"I can never forget, but it shall be a thing of the past," said James.

"That is right," Mrs. Ewing said with a maternal air. "It will only take a little effort. You will see."

She went out of the room with a flounce of red draperies, and left James. He sat down beside a window and stared out blankly. The thought came to him, how many avowals of love and deathless devotion such a woman must have listened to. Her manner of receiving his made him think that there had been many. "It is quite proper," he thought to himself. "A woman like that is born to be worshiped." Then he thought of what she had told him, and a sort of rage filled his heart. He recognized the fact that she had been right in her estimation of the worship of a young man. He is always trying to turn his idol into clay.

The door opened and Clemency entered, but he did not notice it. She came and sat down in front of him, and looked angrily at him, then for the first time he saw her. He rose. "I beg your pardon, I did not hear you come in," he said.
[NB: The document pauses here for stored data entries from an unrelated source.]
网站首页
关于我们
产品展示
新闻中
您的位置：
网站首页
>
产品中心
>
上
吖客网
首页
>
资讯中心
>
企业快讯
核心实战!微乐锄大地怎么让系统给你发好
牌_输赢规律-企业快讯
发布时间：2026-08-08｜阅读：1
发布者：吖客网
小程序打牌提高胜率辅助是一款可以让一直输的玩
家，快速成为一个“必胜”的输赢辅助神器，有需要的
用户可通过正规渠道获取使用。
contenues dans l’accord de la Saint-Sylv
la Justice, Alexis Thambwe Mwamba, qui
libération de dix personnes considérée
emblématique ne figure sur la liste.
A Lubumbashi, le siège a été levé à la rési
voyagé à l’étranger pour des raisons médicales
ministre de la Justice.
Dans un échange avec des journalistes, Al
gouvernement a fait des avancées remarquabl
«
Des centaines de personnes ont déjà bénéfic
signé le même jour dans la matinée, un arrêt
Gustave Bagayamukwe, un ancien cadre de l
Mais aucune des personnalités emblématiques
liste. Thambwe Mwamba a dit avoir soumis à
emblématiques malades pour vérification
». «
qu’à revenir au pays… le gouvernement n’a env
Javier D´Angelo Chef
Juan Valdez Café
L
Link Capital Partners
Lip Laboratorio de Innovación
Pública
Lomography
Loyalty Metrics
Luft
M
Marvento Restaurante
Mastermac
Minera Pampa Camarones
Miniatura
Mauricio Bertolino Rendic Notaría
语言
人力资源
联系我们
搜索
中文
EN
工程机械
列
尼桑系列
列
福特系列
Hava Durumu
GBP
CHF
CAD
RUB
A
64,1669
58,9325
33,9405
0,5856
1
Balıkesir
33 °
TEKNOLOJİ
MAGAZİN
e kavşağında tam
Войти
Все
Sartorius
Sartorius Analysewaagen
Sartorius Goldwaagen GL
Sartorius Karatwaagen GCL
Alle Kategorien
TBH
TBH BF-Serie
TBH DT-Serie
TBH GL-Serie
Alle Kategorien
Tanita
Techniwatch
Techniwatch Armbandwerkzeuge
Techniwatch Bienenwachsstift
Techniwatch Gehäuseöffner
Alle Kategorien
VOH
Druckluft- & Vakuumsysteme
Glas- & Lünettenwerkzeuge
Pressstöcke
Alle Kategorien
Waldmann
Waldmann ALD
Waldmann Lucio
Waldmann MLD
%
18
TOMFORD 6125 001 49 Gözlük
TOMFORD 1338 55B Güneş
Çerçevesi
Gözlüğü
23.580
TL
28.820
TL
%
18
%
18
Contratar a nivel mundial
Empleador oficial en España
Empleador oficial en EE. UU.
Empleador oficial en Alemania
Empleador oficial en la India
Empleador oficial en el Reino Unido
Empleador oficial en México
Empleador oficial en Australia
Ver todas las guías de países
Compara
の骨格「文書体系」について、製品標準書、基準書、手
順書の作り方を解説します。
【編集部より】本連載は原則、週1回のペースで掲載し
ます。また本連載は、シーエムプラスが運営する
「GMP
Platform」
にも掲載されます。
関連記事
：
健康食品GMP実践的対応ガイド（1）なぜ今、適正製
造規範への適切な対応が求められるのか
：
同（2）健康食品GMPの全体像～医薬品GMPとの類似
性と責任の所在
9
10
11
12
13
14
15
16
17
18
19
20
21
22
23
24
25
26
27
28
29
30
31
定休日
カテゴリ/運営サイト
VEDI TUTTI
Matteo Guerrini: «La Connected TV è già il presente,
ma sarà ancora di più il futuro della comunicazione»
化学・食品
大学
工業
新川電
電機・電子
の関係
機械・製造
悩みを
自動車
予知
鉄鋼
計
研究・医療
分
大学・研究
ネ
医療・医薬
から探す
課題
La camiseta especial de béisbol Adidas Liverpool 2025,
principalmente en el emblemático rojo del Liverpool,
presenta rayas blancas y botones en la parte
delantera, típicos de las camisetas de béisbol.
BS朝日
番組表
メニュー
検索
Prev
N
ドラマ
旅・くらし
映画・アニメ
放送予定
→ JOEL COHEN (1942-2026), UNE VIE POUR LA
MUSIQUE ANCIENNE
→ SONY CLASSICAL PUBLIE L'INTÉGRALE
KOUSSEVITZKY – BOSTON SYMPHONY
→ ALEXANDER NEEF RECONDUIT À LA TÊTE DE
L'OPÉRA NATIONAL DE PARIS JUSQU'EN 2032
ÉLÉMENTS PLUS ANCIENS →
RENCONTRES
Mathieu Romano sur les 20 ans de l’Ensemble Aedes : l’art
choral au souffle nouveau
"Sit down again," said Clemency pettishly. "Don't be silly. I am used to having young men not see anybody but my mother when she comes into a room, and it is quite right, too. I don't think there ever was a woman so beautiful as she, do you?"

"No, I don't," replied James.

Clemency eyed him keenly. Then she blushed at the surmise which came to her, and James also blushed at the knowledge of the surmise. "You can't be much older than I am. I am twenty-three," said Clemency after a while. Then the red suffused her very throat.

"I am twenty-three, too," said James. Then he added bluntly, for he began to be angry, "A man can think a woman the most beautiful he ever saw without—"

"Oh, I didn't think you were such a fool," said Clemency; then she added, in a meek and shamed voice, "I should have been awfully disgusted with you if you had not thought my mother the most beautiful woman you ever saw, and I am used to men not seeing me. I don't want them to. I think I feel something as Annie Lipton does about men. She says she feels as if she wanted to kill [pg 088] every man who looks at her as if he loved her. I think I should, too."

"Miss Lipton has a great many admirers," remarked James by way of changing the subject.